WORK INSTRUCTION: Your task is to copy the lines of the data below from the line holding "ソフトバンク、メタバースNFTゲ" through the line holding "次世代の仮想空間サービス「メ", inclusive, exactly and with nothing added.
***** SUPPLIED RECORDS
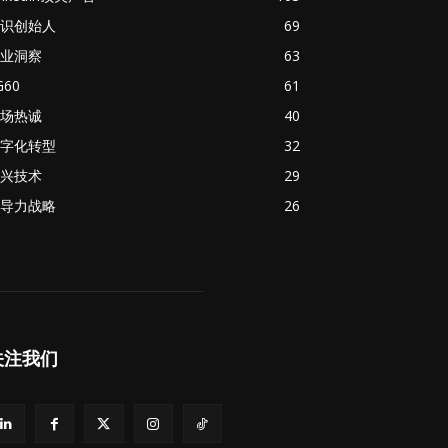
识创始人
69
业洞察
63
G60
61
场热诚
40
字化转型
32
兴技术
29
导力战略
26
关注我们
**********
***** SUPPLIED RECORDS
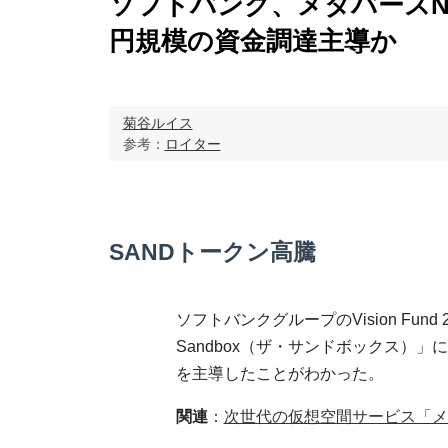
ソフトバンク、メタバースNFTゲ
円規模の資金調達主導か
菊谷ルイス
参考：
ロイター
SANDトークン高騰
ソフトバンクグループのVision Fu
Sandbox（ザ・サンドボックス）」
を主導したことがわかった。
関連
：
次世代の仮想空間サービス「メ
**********
OUTPUT FOR THIS EXERCISE:
ソフトバンク、メタバースNFTゲ
円規模の資金調達主導か
菊谷ルイス
参考：
ロイター
SANDトークン高騰
ソフトバンクグループのVision Fu
Sandbox（ザ・サンドボックス）」
を主導したことがわかった。
関連
：
次世代の仮想空間サービス「メ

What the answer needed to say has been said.